When most guests sit down to a dinner at Beetlebung Farm in Chilmark, they usually glance at the menu and then set it down again, absentmindedly imprinting it with grease and wine stains. But the more discerning will notice that the seemingly disposable item is actually a work of art — the design is innovative, the words have been selected for sound and form, and the ink has been elegantly fused with the paper.

If one inquires who made this beautiful menu, the server, Emma Young, will answer, “I did.” Miss Young would have also picked the kale that very day for the quail egg and kale meal, and in between the morning harvest and the evening meal, designed, edited and printed the menu.

menu
“A course is like a stanza.” — unspecified

“It’s very unique to eat here,” said Chris Fischer, owner and chef of Beetlebung. “But on top of that, to get a unique piece of art telling them what they’re having for dinner . . . I thought it was so fitting that she used cooking as an inspiration for her letterpress.”

Miss Young, 26, has been working as a professional typesetter and printer for about one year, but she’s been studying the art for several years. She spends hours preparing the Beetlebung menus.

“It’s kind of seamless, the collaboration between the two of us,” she said. First, Mr. Fischer drafts a menu, then Miss Young edits it and returns it to Mr. Fischer. Small graphics separate courses. “There is a flow to it like stanzas in a poem,” she said. “A course is like a stanza.”

In her small, light-filled studio located in West Tisbury, Miss Young sets each word letter by letter.
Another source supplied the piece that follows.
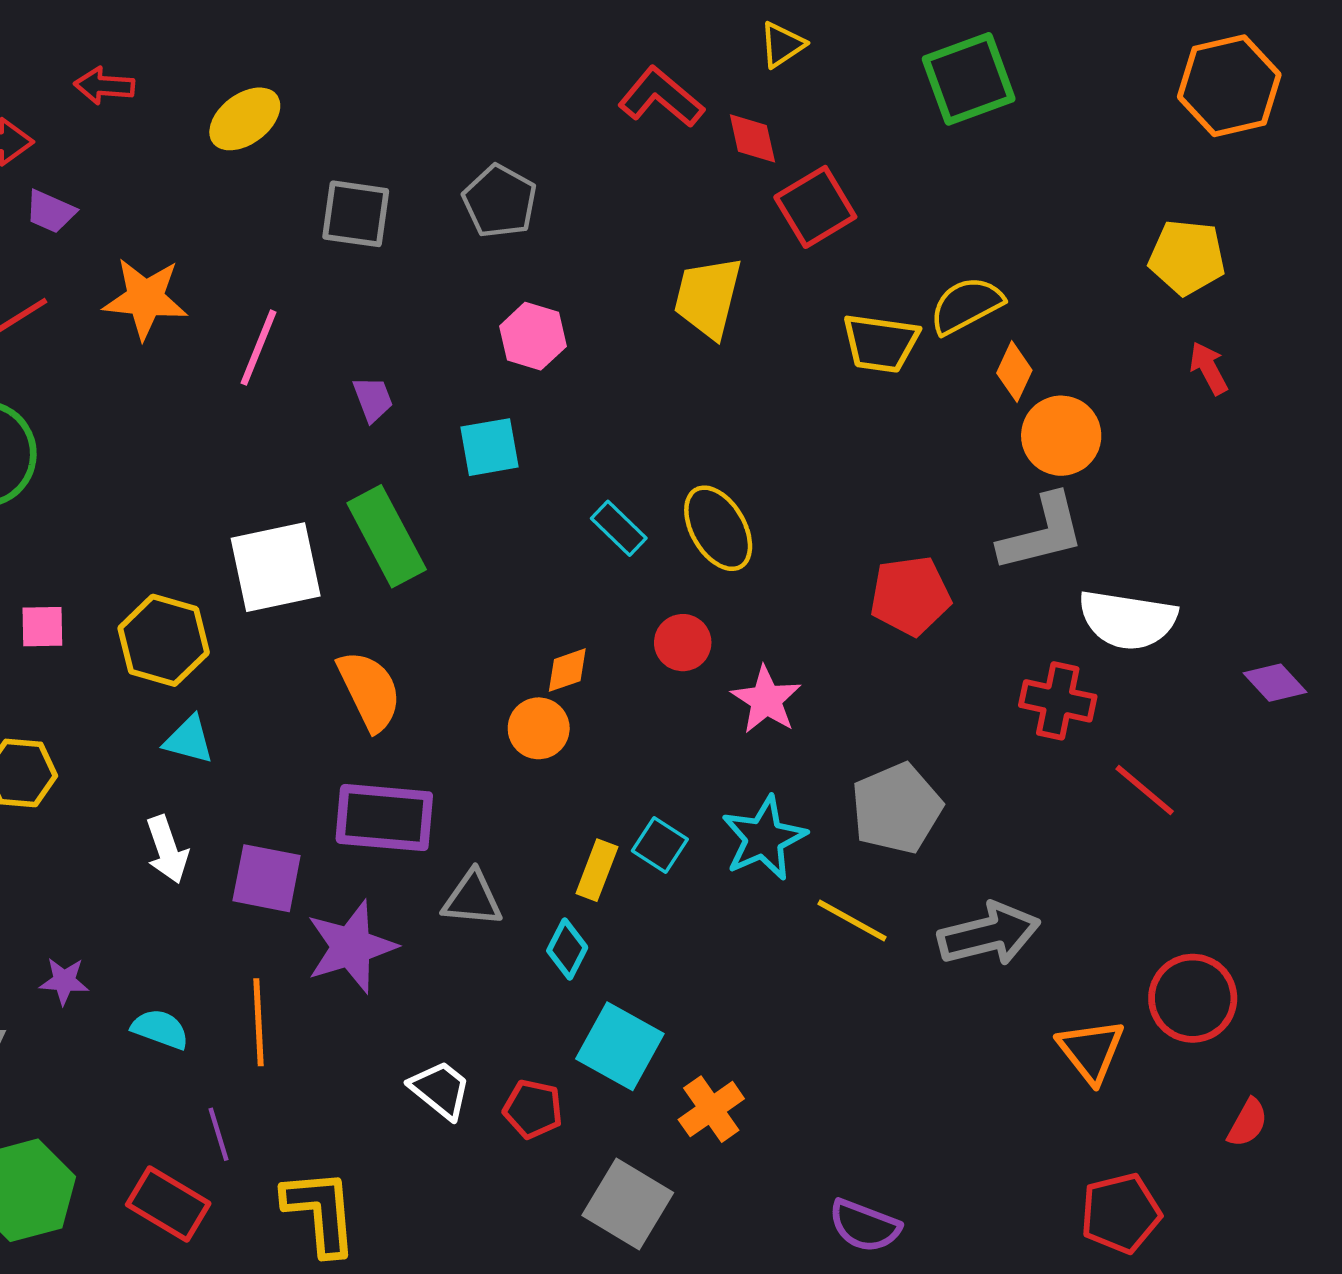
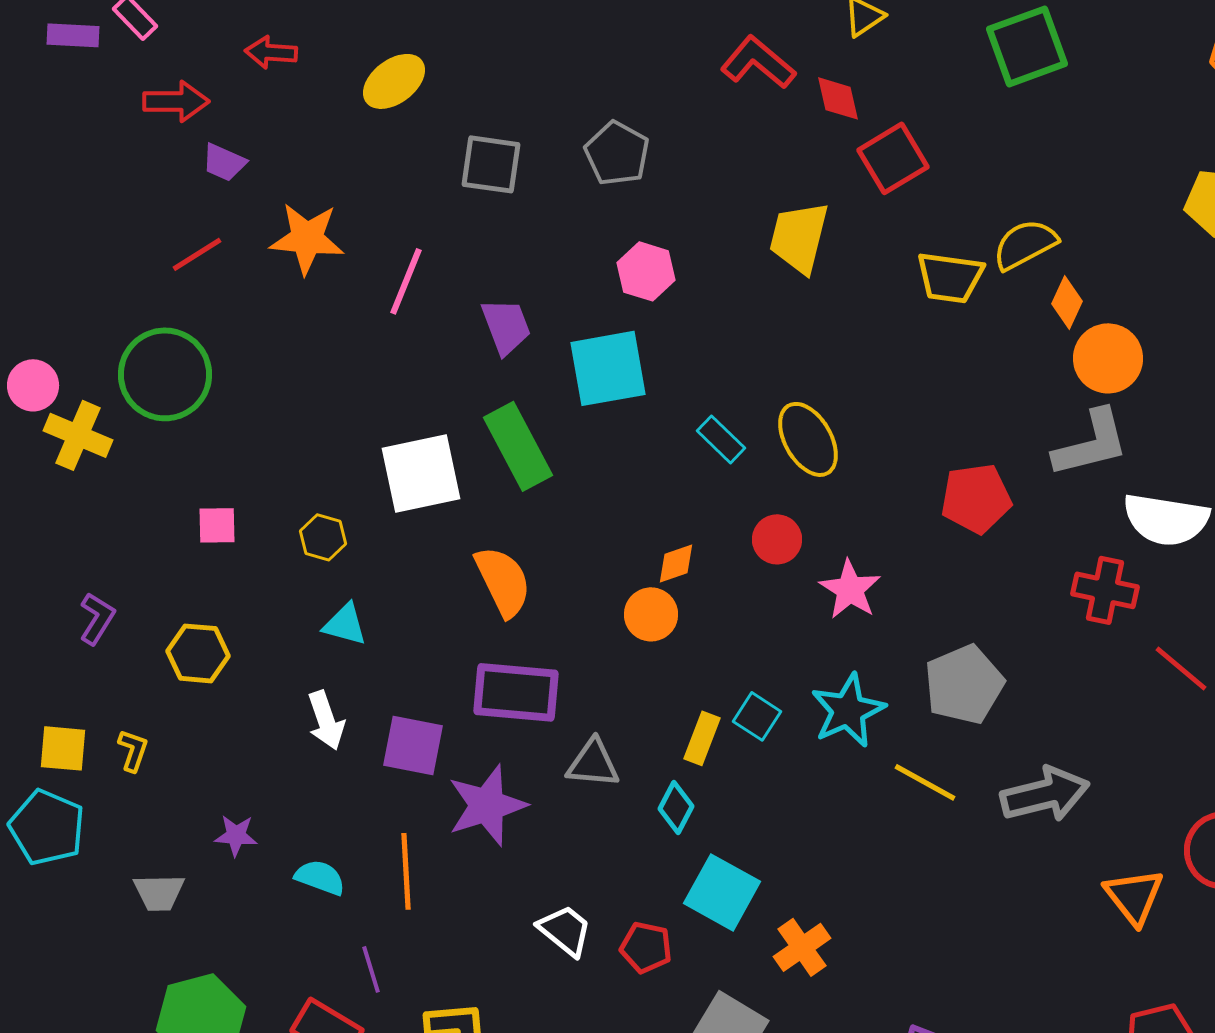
purple trapezoid: (373, 399) -> (506, 326), size x1.4
cyan square: (489, 447) -> (608, 368), size x1.5
yellow hexagon: (164, 640) -> (323, 537), size x0.6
Once she’s finished the design, she places the type onto the press between wooden blocks called furniture. The platen, a rectangular metal tray, lifts the paper to the ink in rhythmic motions. The machines are hand-or-foot-automated, requiring repetitive hand or foot strokes to propel momentum of the flywheel. Sometimes the ink is printed unevenly, making the edge of a letter lighter in color than the rest. Ms. Young said her customers appreciate any evidence that the prints are made by hand.

emma young
Her first press was a 19th century Sigwalt 5. — Alison Mead

“It’s nice to see the little inconsistencies,” she said. “It’s just totally different than something laser jet-printed.”

Miss Young purchased her first press, a late 19th century Sigwalt 5, in early spring of 2011, and began turning her family’s barn into a studio. Soon after, she acquired an additional typesetter, a floor model press called Kelsey Star 7x11, also late 19th century, from neighbor Edward Child, 92. After replacing the parts, she gave it a thorough nine-hour cleaning with a toothbrush.

Miss Young said that poetry was her door into the art of letterpress. Her poems become finished when they take on a visual form, she said.

press
Printing the menu. — Alison Mead

“You write a poem, revise it and when it’s done, what do you do with it? I take it to completion by making a physical object, a book. It [becomes] similarly as important as the content. It’s a way to bring a group of poems to completion . . . I’m a self-published poet by hand.”

In the winter, when she has more time, she goes back and edits her poems, and binds them into books to share with family and friends.

Miss Young grew up on the Vineyard and attended Hampshire College in Amherst, Massachusetts. She studied letterpress at nearby Smith College, and her senior thesis combined the study of modern European poetry with the skill of printmaking. She did research to uncover and reproduce the original letters of 20th century poets like Ezra Pound and Vladimir Mayakovsky, who had worked closely with typesetters to enhance the visual representation of the poem on the page.

“They were really demonstrating the graphic form of writing,” Miss Young said. “It was a collaborative project.”

emma young
Her poems become finished when they take on a visual form. — Alison Mead

After college she returned to the Island and during her first two winters worked as a librarian in Aquinnah and West Tisbury. This year she hopes to dedicate more time to printing.

“What I would love to do is have more time to do work that is purely creative,” she said. “People really respond to the delicacy of my work. It’s an insanely time-consuming art form. Those tiny details and nuances of the hand-made process are really what makes the end result special.”

She compares the relationship between poet and typesetter to her relationship with Chris Fischer at Beetlebung Farm.

“I take a food poem and I create a visual and a graphic, [hoping] that the way the wording falls on the page is both appetizing and its own creative poem,” she said.